Fundraising is a significant role because the U.N. has to rely on outside funding, including from the private sector, and because the allocation of dues at the U.N. remains outdated. The U.S. contribution remains the largest at 22 percent of the regular budget ($5.4 billion) and 28.5 percent of the peacekeeping budget ($8.27 billion) -- significantly higher than other countries.

By tradition, the Secretary-General job is supposed to alternate between regions, and it is the turn of Eastern Europe.
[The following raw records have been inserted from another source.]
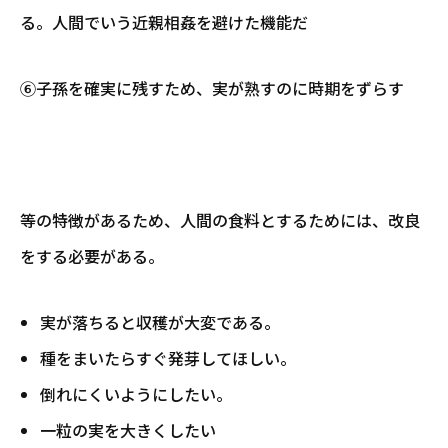
る。人間でいう近親相姦を避けた機能だ
⑥子孫を確実に残すため、実が熟すのに時期をずらす
等の特徴があるため、人間の食料とするためには、改良
をする必要がある。
実が落ちると収穫が大変である。
種をまいたらすぐ発芽してほしい。
倒れにくいようにしたい。
一粒の実を大きくしたい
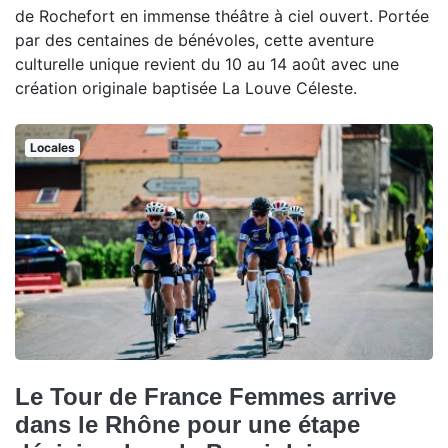
de Rochefort en immense théâtre à ciel ouvert. Portée
par des centaines de bénévoles, cette aventure
culturelle unique revient du 10 au 14 août avec une
création originale baptisée La Louve Céleste.
Locales
Le Tour de France Femmes arrive
dans le Rhône pour une étape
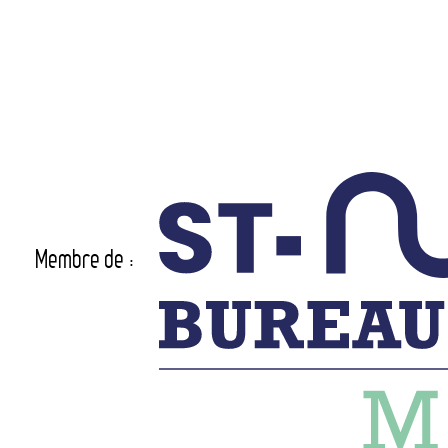
Membre de :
Several organizations have pressed to have the first woman as Secretary-General when the job is filled in January 2017.

Participating in Tuesday's debate were former presidents and prime ministers: the first round was Vesna Pusić (Croatia), António Guterres (Portugal), Susana Malcorra (Argentina), Vuk Jeremic (Serbia), and Natalia Gherman (Moldova); the second included Helen Clark (New Zealand), Danilo Turk (Slovenia); Christiana Figueres (Costa Rica), Igor Lukšić, (Montenegro), and Irina Bokova (Bulgaria).

Diplomats still feel that the five permanent members of the Security Council will make the final decision, and Russia will hold firm that the candidate be from the region.

Just hours before the vote, Russia's Ambassador to the U.N. Vitaly Churkin told reporters gathered in the hall, "We believe they have a preference, yes."